It is not possible to store 2N integers (make a copy of the sequence)
for large N. It is also clear that an O(N^2) in-situ sorting algorithm
is too slow.
The 50%-constraints were chosen such that an O(N^2) sorting
algorithm with low constant will suffice. It could use more storage
than needed for just the N input numbers (i.e., not in-situ).
An O(N!) or worse algorithm (e.g. that enumerates all permutations of
the input sequence and tests them for sortedness) will not pass all of
the 50% tests for correctness.
END OF ANALYSIS FOR TASK SORT
A weaker contestant, who is unable to come up with an O(N log N) in-situ
sorting algorithm, but who can design and implement an O(N^2) algorithm,
can still obtain 50% of the full score for this task.
However, the 50%-constraints are such that a O(N!) program will __not__
score 50%. This is a deliberate choice in designing the task. The
50%-constraints make explicit what still counts as a
correct-but-inefficient program. If a program cannot solve the
50%-constrained inputs within the time and memory limits, then it is
judged to be an unacceptable solution for this task.
It was also a deliberate choice not to limit the range of integers
further in the 50%-constraints. It is not the issue here whether this
was a good choice, but it illustrates that there are various trade-offs
to consider when selecting the 50%-constraints. They are by no means
obvious. That is why it is important to make the 50%-constraints
explicit in the task description.
Conclusion
----------
These principles were formulated to guide the preparations for the IOI
2004 competition only. Their application to the preparation of future
IOIs after 2004 will depend on feedback from the IOI community, on
statistics and surveys for IOI 2004, and on further discussions.
In the future, the ISC Guidelines for IOI Competitions can be updated to
reflect the experience with these principles.
Appendix
STATISTICS
----------
For the past five IOIs, we list the lowest score to obtain a bronze,
silver, and gold medal (the bronze cutoff is approximately the median
score). The maximum score for all tasks together is 600 (this excludes
any non-task bonuses).
IOI 1999 2000 2001 2002 2003
--- ---- ---- ---- ---- ----
Lowest bronze medalist score 135 149 143 135 173.1 (approx. median score)
Lowest silver medalist score 234 310 266 226 257.7
Lowest gold medalist score 340 450 378 296 350.9
Top score 480 600 580 510 455.4
If available, we also list for each task the number and percentage of
contestants that scored 90% or more on that task.

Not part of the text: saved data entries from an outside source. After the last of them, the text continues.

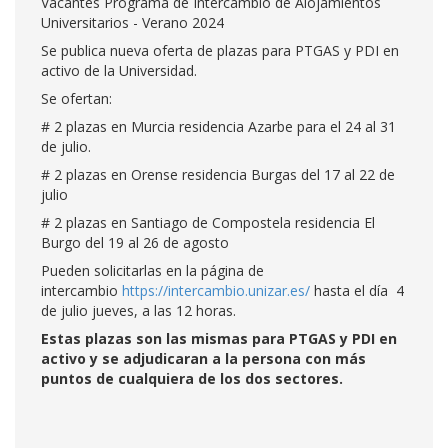
Vacantes Programa de Intercambio de Alojamientos
Universitarios - Verano 2024
Se publica nueva oferta de plazas para PTGAS y PDI en
activo de la Universidad.
Se ofertan:
# 2 plazas en Murcia residencia Azarbe para el 24 al 31
de julio.
# 2 plazas en Orense residencia Burgas del 17 al 22 de
julio
# 2 plazas en Santiago de Compostela residencia El
Burgo del 19 al 26 de agosto
Pueden solicitarlas en la página de
intercambio
https://intercambio.unizar.es/
hasta el día 4
de julio jueves, a las 12 horas.
Estas plazas son las mismas para PTGAS y PDI en
activo y se adjudicaran a la persona con más
puntos de cualquiera de los dos sectores.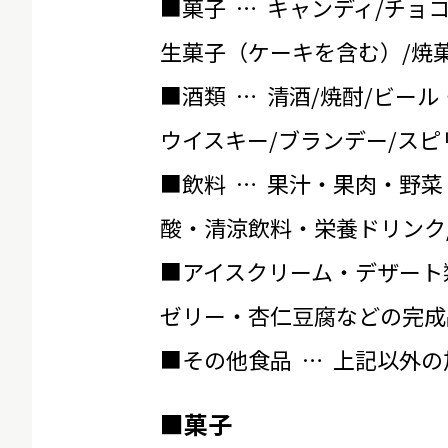
■菓子 … キャンディ/チョ
生菓子（ケーキを含む）/焼菓
■酒類 … 清酒/焼酎/ビール
ウイスキー/ブランデー/スピ
■飲料 … 果汁・果肉・野菜
酸・清涼飲料・栄養ドリンク
■アイスクリーム・デザート
ゼリー・杏仁豆腐などの完成
■その他食品 … 上記以外
■菓子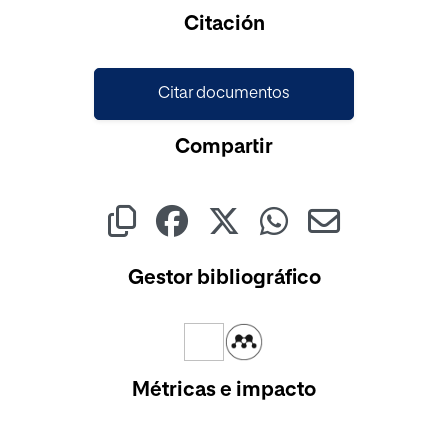
Cargando...
Citación
Citar documentos
Compartir
Gestor bibliográfico
Métricas e impacto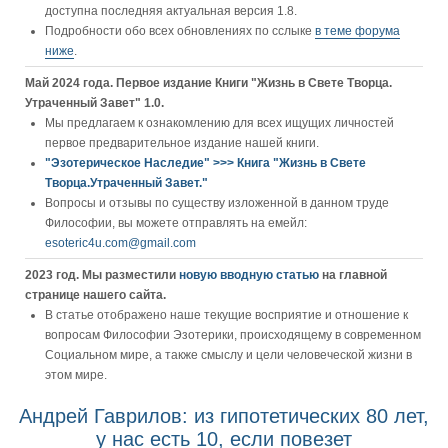
доступна последняя актуальная версия 1.8.
Подробности обо всех обновлениях по сслыке
в теме форума
ниже
.
Май 2024 года. Первое издание Книги "Жизнь в Свете Творца.
Утраченный Завет" 1.0.
Мы предлагаем к ознакомлению для всех ищущих личностей
первое предварительное издание нашей книги.
"Эзотерическое Наследие" >>> Книга "Жизнь в Свете
Творца.Утраченный Завет."
Вопросы и отзывы по существу изложенной в данном труде
Философии, вы можете отправлять на емейл:
esoteric4u.com@gmail.com
2023 год. Мы разместили
новую вводную статью
на главной
странице нашего сайта.
В статье отображено наше текущие восприятие и отношение к
вопросам Философии Эзотерики, происходящему в современном
Социальном мире, а также смыслу и цели человеческой жизни в
этом мире.
Андрей Гаврилов: из гипотетических 80 лет,
у нас есть 10, если повезет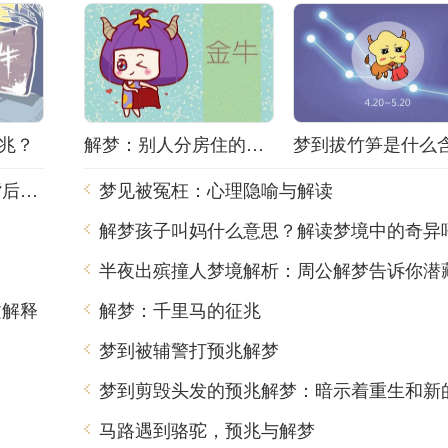
兆？
解梦：别人分房住的含义
梦见班车是什么意思？解梦师告诉你梦境背后的含义
梦见被冤枉：心理隐喻与解读
解梦孩子叫妈什么意思？解读梦境中的奇异
文解释
解梦：千里马的征兆
梦到被辅警打预兆解梦
马路遇到骆驼，预兆与解梦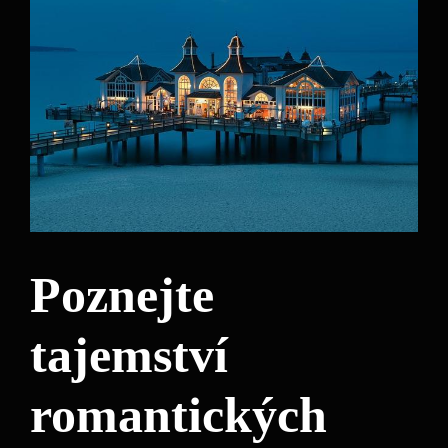
Poznejte
tajemství
romantických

The threshold of 90% allows for a contestant to fail on 1 test case
in 10 and still be counted as having "fully solved" the task, that is,
solved it __modulo a small mistake__.
The classification as Easy, Medium, Hard is based on the following
thresholds (which first appeared in the IOI 2002 competition survey):
EASY : > 40% of the contestants "fully solved" the task
MEDIUM: >= 10% and <= 40% of the contestants "fully solved" the task
HARD : < 10% of the contestants "fully solved" the task
IOI 1999: Score per task per contestant no longer available.
IOI 2000 with 274 ranked contestants
|---palin---|--- car ---|--median---|---post ---|---walls---|---block---
>=90%| 80 (30%) | 31 (11%) | 27 (10%) | 56 (21%) | 79 (29%) | 11 (4%)
| MEDIUM | MEDIUM | HARD | MEDIUM | MEDIUM | HARD
IOI 2001 with 267 ranked contestants
|--twofive--|--mobiles--|--ioiwari--|---depot---|---score---|---double--
>=90%| 1 (0%) | 3 (1%) | 79 (30%) | 18 (7%) | 39 (15%) | 54 (20%)
| HARD | HARD | MEDIUM | HARD | MEDIUM | MEDIUM
IOI 2002 with 275 ranked contestants
Unable to obtain score per task per contestant; the following approximations
are inferrred from diagrams in the IOI 2004 competition report (pp. 49, 81)
|---frog ---|--utopia---|--- xor ---|---batch---|--- bus ---|---rods ---
>=90%| 45 (16%) | 8 (3%) | 2 (1%) | 12 (4%) | 9 (3%) | 20 (7%)
| MEDIUM | HARD | HARD | HARD | HARD | HARD
IOI 2003 with 265 ranked contestants
|-maintain--|---code ---|--reverse--|---guess---|--robots---|-boundary--
>=90%| 81 (31%) | 4 (2%) | 0 (0%) | 14 (5%) | 11 (4%) | 12 (5%)
| MEDIUM | HARD | HARD | HARD | HARD | HARD
END OF STATISTICS
End of Document